═════ RECORDS FOR THE TASK ═════

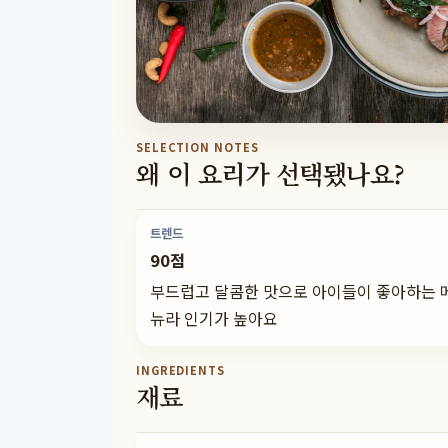
SELECTION NOTES
왜 이 요리가 선택됐나요?
트렌드
90점
부드럽고 달콤한 맛으로 아이들이 좋아하는 
뉴라 인기가 높아요
INGREDIENTS
재료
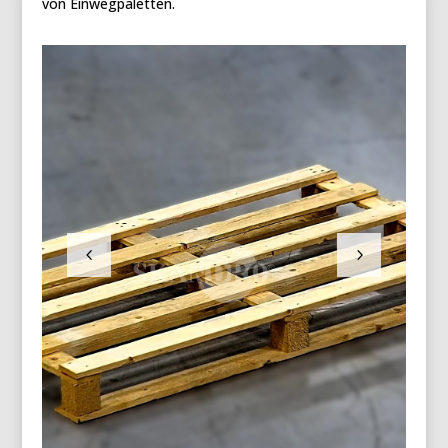
von Einwegpaletten.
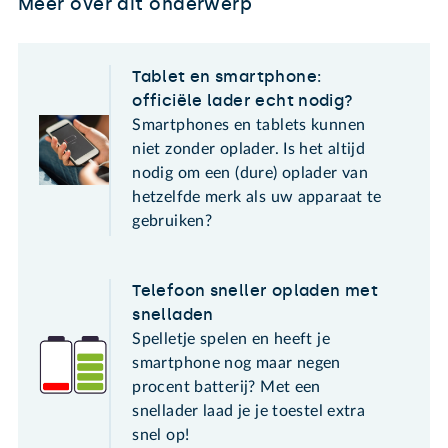
Meer over dit onderwerp
Tablet en smartphone:
officiële lader echt nodig?
Smartphones en tablets kunnen
niet zonder oplader. Is het altijd
nodig om een (dure) oplader van
hetzelfde merk als uw apparaat te
gebruiken?
Telefoon sneller opladen met
snelladen
Spelletje spelen en heeft je
smartphone nog maar negen
procent batterij? Met een
snellader laad je je toestel extra
snel op!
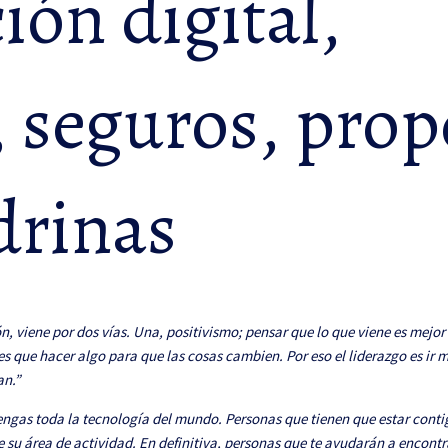
ión digital,
 seguros, prop
drinas
ón, viene por dos vías. Una, positivismo; pensar que lo que viene es mej
nes que hacer algo para que las cosas cambien. Por eso el liderazgo es ir 
an.”
gas toda la tecnología del mundo. Personas que tienen que estar contig
 su área de actividad. En definitiva, personas que te ayudarán a encontr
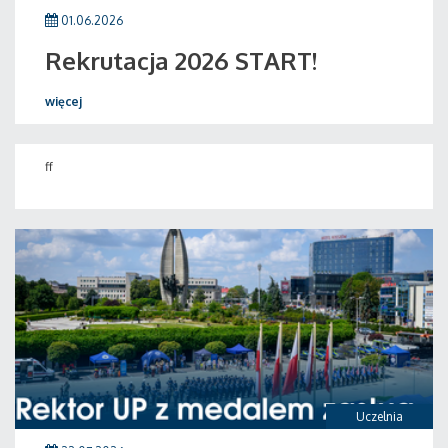
01.06.2026
Rekrutacja 2026 START!
więcej
ff
Uczelnia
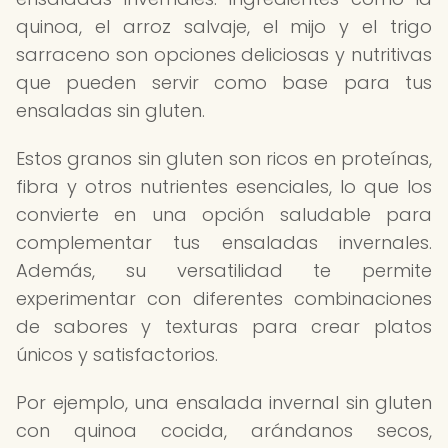
quinoa, el arroz salvaje, el mijo y el trigo
sarraceno son opciones deliciosas y nutritivas
que pueden servir como base para tus
ensaladas sin gluten.
Estos granos sin gluten son ricos en proteínas,
fibra y otros nutrientes esenciales, lo que los
convierte en una opción saludable para
complementar tus ensaladas invernales.
Además, su versatilidad te permite
experimentar con diferentes combinaciones
de sabores y texturas para crear platos
únicos y satisfactorios.
Por ejemplo, una ensalada invernal sin gluten
con quinoa cocida, arándanos secos,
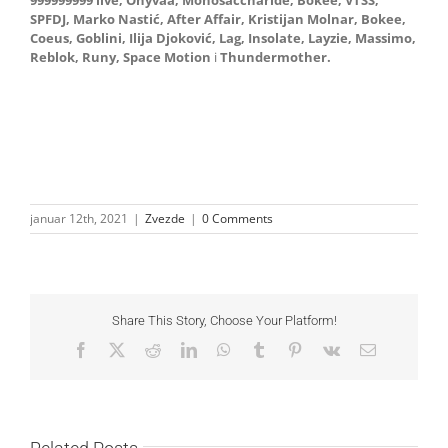
SPFDJ, Marko Nastić, After Affair, Kristijan Molnar, Bokee,
Coeus, Goblini, Ilija Djoković, Lag, Insolate, Layzie, Massimo,
Reblok, Runy, Space Motion
i
Thundermother.
januar 12th, 2021
|
Zvezde
|
0 Comments
Share This Story, Choose Your Platform!
Facebook
X
Reddit
LinkedIn
WhatsApp
Tumblr
Pinterest
Vk
Email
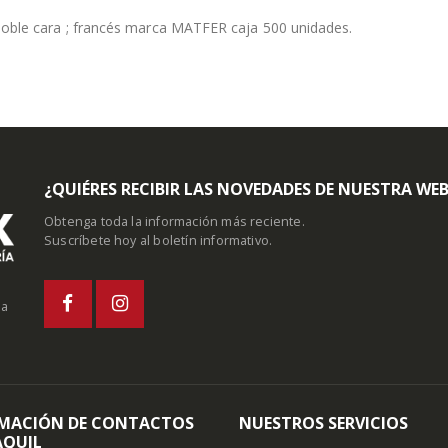
oble cara ; francés marca MATFER caja 500 unidades.
¿QUIÉRES RECIBIR LAS NOVEDADES DE NUESTRA WE
Obtenga toda la información más reciente.
Suscríbete hoy al boletín informativo.
la
MACIÓN DE CONTACTOS
NUESTROS SERVICIOS
QUIL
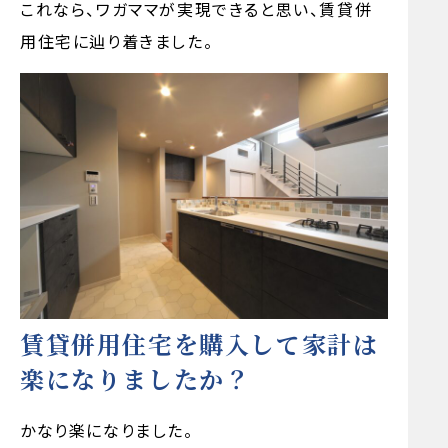
これなら、ワガママが実現できると思い、賃貸併
用住宅に辿り着きました。
賃貸併用住宅を購入して家計は
楽になりましたか？
かなり楽になりました。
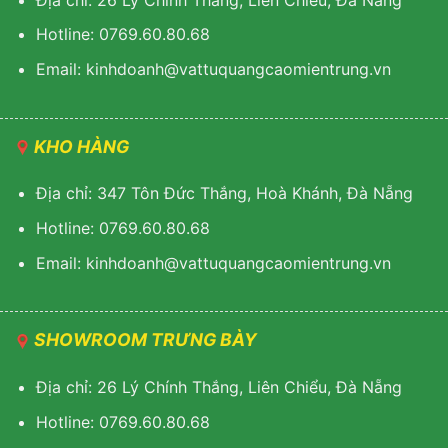
Hotline: 0769.60.80.68
Email: kinhdoanh@vattuquangcaomientrung.vn
KHO HÀNG
Địa chỉ: 347 Tôn Đức Thắng, Hoà Khánh, Đà Nẵng
Hotline: 0769.60.80.68
Email: k
inhdoanh@vattuquangcaomientrung.vn
SHOWROOM TRƯNG BÀY
Địa chỉ: 26 Lý Chính Thắng, Liên Chiểu, Đà Nẵng
Hotline: 0769.60.80.68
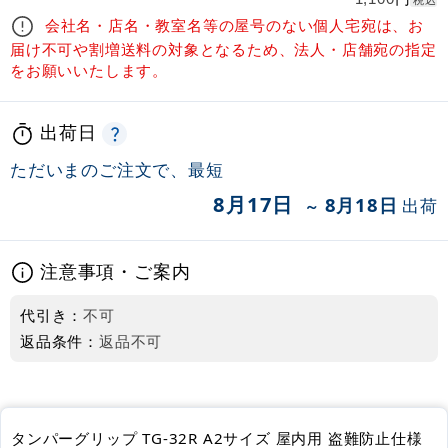
税込
会社名・店名・教室名等の屋号のない個人宅宛は、お
届け不可や割増送料の対象となるため、法人・店舗宛の指定
をお願いいたします。
出荷日
ただいまのご注文で、最短
8月17日
8月18日
出荷
～
注意事項・ご案内
代引き：
不可
返品条件：
返品不可
タンパーグリップ TG-32R A2サイズ 屋内用 盗難防止仕様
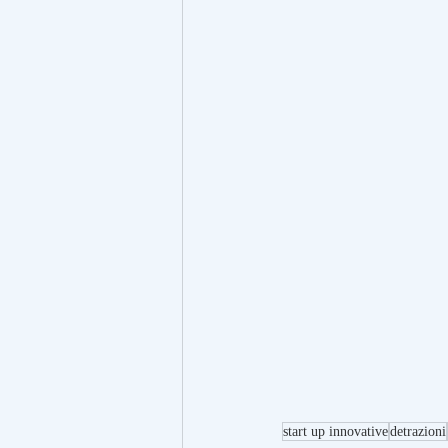
start up innovative
detrazioni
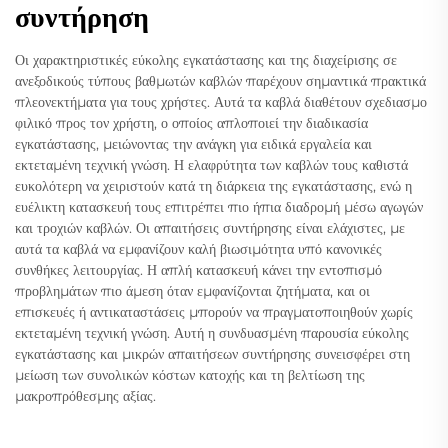
συντήρηση
Οι χαρακτηριστικές εύκολης εγκατάστασης και της διαχείρισης σε
ανεξοδικούς τύπους βαθμωτών καβλών παρέχουν σημαντικά πρακτικά
πλεονεκτήματα για τους χρήστες. Αυτά τα καβλά διαθέτουν σχεδιασμο
φιλικό προς τον χρήστη, ο οποίος απλοποιεί την διαδικασία
εγκατάστασης, μειώνοντας την ανάγκη για ειδικά εργαλεία και
εκτεταμένη τεχνική γνώση. Η ελαφρύτητα των καβλών τους καθιστά
ευκολότερη να χειριστούν κατά τη διάρκεια της εγκατάστασης, ενώ η
ευέλικτη κατασκευή τους επιτρέπει πιο ήπια διαδρομή μέσω αγωγών
και τροχιών καβλών. Οι απαιτήσεις συντήρησης είναι ελάχιστες, με
αυτά τα καβλά να εμφανίζουν καλή βιωσιμότητα υπό κανονικές
συνθήκες λειτουργίας. Η απλή κατασκευή κάνει την εντοπισμό
προβλημάτων πιο άμεση όταν εμφανίζονται ζητήματα, και οι
επισκευές ή αντικαταστάσεις μπορούν να πραγματοποιηθούν χωρίς
εκτεταμένη τεχνική γνώση. Αυτή η συνδυασμένη παρουσία εύκολης
εγκατάστασης και μικρών απαιτήσεων συντήρησης συνεισφέρει στη
μείωση των συνολικών κόστων κατοχής και τη βελτίωση της
μακροπρόθεσμης αξίας.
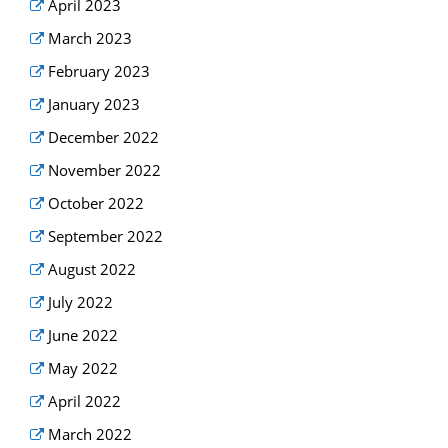
April 2023
March 2023
February 2023
January 2023
December 2022
November 2022
October 2022
September 2022
August 2022
July 2022
June 2022
May 2022
April 2022
March 2022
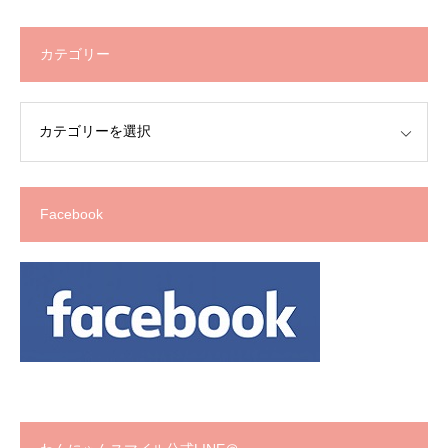
カテゴリー
Facebook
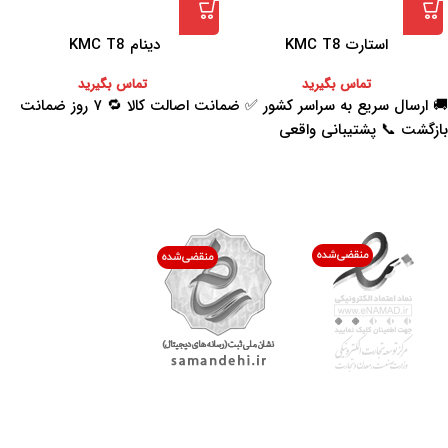
استارت KMC T8
دینام KMC T8
تماس بگیرید
تماس بگیرید
🚚 ارسال سریع به سراسر کشور ✅ ضمانت اصالت کالا 🔁 ۷ روز ضمانت
بازگشت 📞 پشتیبانی واقعی
اعتماد شما افتخار ماست
با پرشیاکالا
اتاق خبر پرشیاکالا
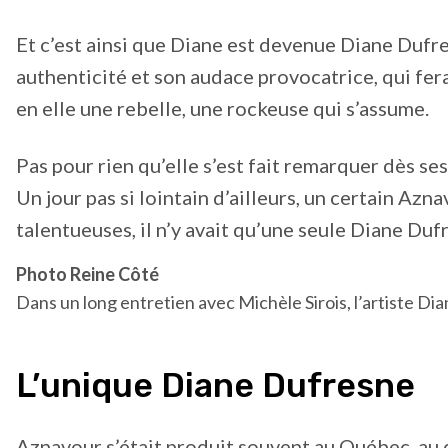
Et c’est ainsi que Diane est devenue Diane Dufre
authenticité et son audace provocatrice, qui fera
en elle une rebelle, une rockeuse qui s’assume.
Pas pour rien qu’elle s’est fait remarquer dès se
Un jour pas si lointain d’ailleurs, un certain Azn
talentueuses, il n’y avait qu’une seule Diane Dufr
Photo Reine Côté
Dans un long entretien avec Michèle Sirois, l’artiste Dia
L’unique Diane Dufresne
Aznavour s’était produit souvent au Québec, au 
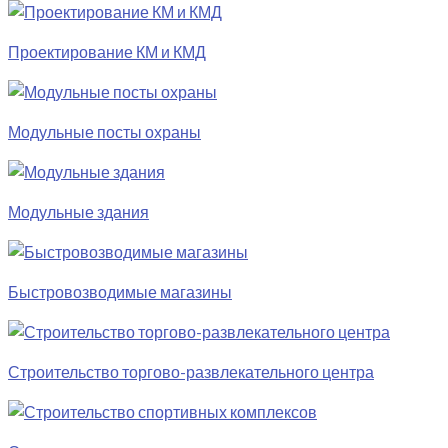
Проектирование КМ и КМД
Модульные посты охраны
Модульные здания
Быстровозводимые магазины
Строительство торгово-развлекательного центра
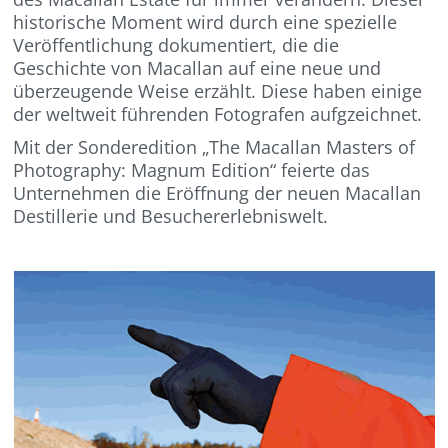
historische Moment wird durch eine spezielle
Veröffentlichung dokumentiert, die die
Geschichte von Macallan auf eine neue und
überzeugende Weise erzählt. Diese haben einige
der weltweit führenden Fotografen aufgzeichnet.
Mit der Sonderedition „The Macallan Masters of
Photography: Magnum Edition“ feierte das
Unternehmen die Eröffnung der neuen Macallan
Destillerie und Besuchererlebniswelt.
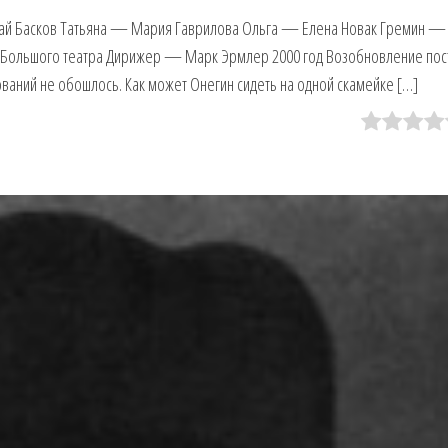
ай Басков Татьяна — Мария Гаврилова Ольга — Елена Новак Гремин —
 Большого театра Дирижер — Марк Эрмлер 2000 год Возобновление пос
ований не обошлось. Как может Онегин сидеть на одной скамейке […]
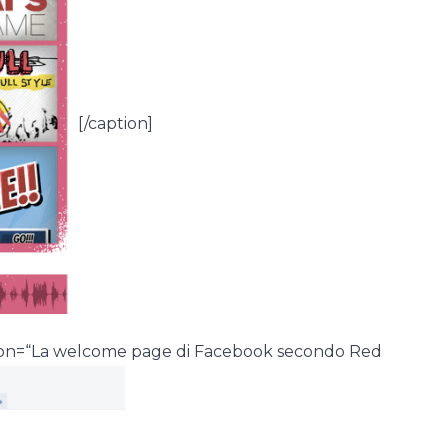
[/caption]
ption=“La welcome page di Facebook secondo Red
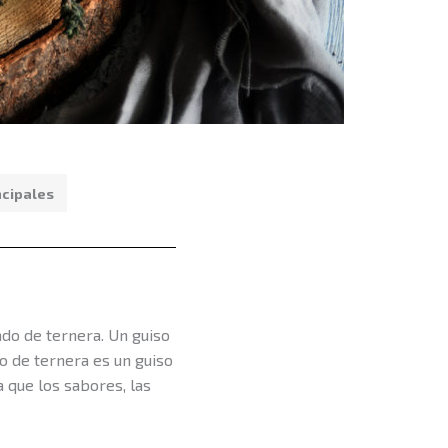
ncipales
ado de ternera. Un guiso
do de ternera es un guiso
 que los sabores, las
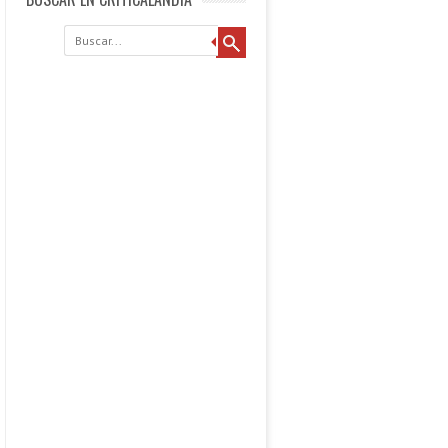
Buscar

═════

# TASK BRIEF
Set down the records again exactly as they appear, leaving each picture behind.

# SOLVED PROBLEM
SELECTION NOTES
왜 이 요리가 선택됐나요?
트렌드
90점
부드럽고 달콤한 맛으로 아이들이 좋아하는 
뉴라 인기가 높아요
INGREDIENTS
재료
von Einwegpaletten.
Meer over dit onderwerp
Tablet en smartphone:
officiële lader echt nodig?
Smartphones en tablets kunnen
niet zonder oplader. Is het altijd
nodig om een (dure) oplader van
hetzelfde merk als uw apparaat te
gebruiken?
Telefoon sneller opladen met
snelladen
Spelletje spelen en heeft je
smartphone nog maar negen
procent batterij? Met een
snellader laad je je toestel extra
snel op!
ión digital,
 seguros, prop
drinas
ón, viene por dos vías. Una, positivismo; pensar que lo que viene es mej
nes que hacer algo para que las cosas cambien. Por eso el liderazgo es ir 
an.”
gas toda la tecnología del mundo. Personas que tienen que estar contig
 su área de actividad. En definitiva, personas que te ayudarán a encontr
01.06.2026
Rekrutacja 2026 START!
więcej
ff
Uczelnia
quinoa, el arroz salvaje, el mijo y el trigo
sarraceno son opciones deliciosas y nutritivas
que pueden servir como base para tus
ensaladas sin gluten.
Estos granos sin gluten son ricos en proteínas,
fibra y otros nutrientes esenciales, lo que los
convierte en una opción saludable para
complementar tus ensaladas invernales.
Además, su versatilidad te permite
experimentar con diferentes combinaciones
de sabores y texturas para crear platos
únicos y satisfactorios.
Por ejemplo, una ensalada invernal sin gluten
con quinoa cocida, arándanos secos,
SPFDJ, Marko Nastić, After Affair, Kristijan Molnar, Bokee,
Coeus, Goblini, Ilija Djoković, Lag, Insolate, Layzie, Massimo,
Reblok, Runy, Space Motion
i
Thundermother.
januar 12th, 2021
|
Zvezde
|
0 Comments
Share This Story, Choose Your Platform!
Facebook
X
Reddit
LinkedIn
WhatsApp
Tumblr
Pinterest
Vk
Email
oble cara ; francés marca MATFER caja 500 unidades.
¿QUIÉRES RECIBIR LAS NOVEDADES DE NUESTRA WE
Obtenga toda la información más reciente.
Suscríbete hoy al boletín informativo.
la
MACIÓN DE CONTACTOS
NUESTROS SERVICIOS
QUIL
これなら、ワガママが実現できると思い、賃貸併
用住宅に辿り着きました。
賃貸併用住宅を購入して家計は
楽になりましたか？
かなり楽になりました。
Hotline: 0769.60.80.68
Email: kinhdoanh@vattuquangcaomientrung.vn
KHO HÀNG
Địa chỉ: 347 Tôn Đức Thắng, Hoà Khánh, Đà Nẵng
Hotline: 0769.60.80.68
Email: k
inhdoanh@vattuquangcaomientrung.vn
SHOWROOM TRƯNG BÀY
Địa chỉ: 26 Lý Chính Thắng, Liên Chiểu, Đà Nẵng
Hotline: 0769.60.80.68
税込
会社名・店名・教室名等の屋号のない個人宅宛は、お
届け不可や割増送料の対象となるため、法人・店舗宛の指定
をお願いいたします。
出荷日
ただいまのご注文で、最短
8月17日
8月18日
出荷
～
注意事項・ご案内
代引き：
不可
返品条件：
返品不可
タンパーグリップ TG-32R A2サイズ 屋内用 盗難防止仕様
start up innovative
detrazioni
συντήρηση
Οι χαρακτηριστικές εύκολης εγκατάστασης και της διαχείρισης σε
ανεξοδικούς τύπους βαθμωτών καβλών παρέχουν σημαντικά πρακτικά
πλεονεκτήματα για τους χρήστες. Αυτά τα καβλά διαθέτουν σχεδιασμο
φιλικό προς τον χρήστη, ο οποίος απλοποιεί την διαδικασία
εγκατάστασης, μειώνοντας την ανάγκη για ειδικά εργαλεία και
εκτεταμένη τεχνική γνώση. Η ελαφρύτητα των καβλών τους καθιστά
ευκολότερη να χειριστούν κατά τη διάρκεια της εγκατάστασης, ενώ η
ευέλικτη κατασκευή τους επιτρέπει πιο ήπια διαδρομή μέσω αγωγών
και τροχιών καβλών. Οι απαιτήσεις συντήρησης είναι ελάχιστες, με
αυτά τα καβλά να εμφανίζουν καλή βιωσιμότητα υπό κανονικές
συνθήκες λειτουργίας. Η απλή κατασκευή κάνει την εντοπισμό
προβλημάτων πιο άμεση όταν εμφανίζονται ζητήματα, και οι
επισκευές ή αντικαταστάσεις μπορούν να πραγματοποιηθούν χωρίς
εκτεταμένη τεχνική γνώση. Αυτή η συνδυασμένη παρουσία εύκολης
εγκατάστασης και μικρών απαιτήσεων συντήρησης συνεισφέρει στη
μείωση των συνολικών κόστων κατοχής και τη βελτίωση της
μακροπρόθεσμης αξίας.
April 2023
March 2023
February 2023
January 2023
December 2022
November 2022
October 2022
September 2022
August 2022
July 2022
June 2022
May 2022
April 2022
March 2022
カテゴリー
Facebook
استارت KMC T8
دینام KMC T8
تماس بگیرید
تماس بگیرید
🚚 ارسال سریع به سراسر کشور ✅ ضمانت اصالت کالا 🔁 ۷ روز ضمانت
بازگشت 📞 پشتیبانی واقعی
اعتماد شما افتخار ماست
با پرشیاکالا
اتاق خبر پرشیاکالا
Et c’est ainsi que Diane est devenue Diane Dufre
authenticité et son audace provocatrice, qui fera
en elle une rebelle, une rockeuse qui s’assume.
Pas pour rien qu’elle s’est fait remarquer dès se
Un jour pas si lointain d’ailleurs, un certain Azn
talentueuses, il n’y avait qu’une seule Diane Dufr
Photo Reine Côté
Dans un long entretien avec Michèle Sirois, l’artiste Dia
L’unique Diane Dufresne
Aznavour s’était produit souvent au Québec, au 
Проектирование КМ и КМД
Модульные посты охраны
Модульные здания
Быстровозводимые магазины
Строительство торгово-развлекательного центра
historische Moment wird durch eine spezielle
Veröffentlichung dokumentiert, die die
Geschichte von Macallan auf eine neue und
überzeugende Weise erzählt. Diese haben einige
der weltweit führenden Fotografen aufgzeichnet.
Mit der Sonderedition „The Macallan Masters of
Photography: Magnum Edition“ feierte das
Unternehmen die Eröffnung der neuen Macallan
Destillerie und Besuchererlebniswelt.
ай Басков Татьяна — Мария Гаврилова Ольга — Елена Новак Гремин —
 Большого театра Дирижер — Марк Эрмлер 2000 год Возобновление пос
ований не обошлось. Как может Онегин сидеть на одной скамейке […]
[/caption]
ption=“La welcome page di Facebook secondo Red
ncipales
ado de ternera. Un guiso
do de ternera es un guiso
 que los sabores, las
Buscar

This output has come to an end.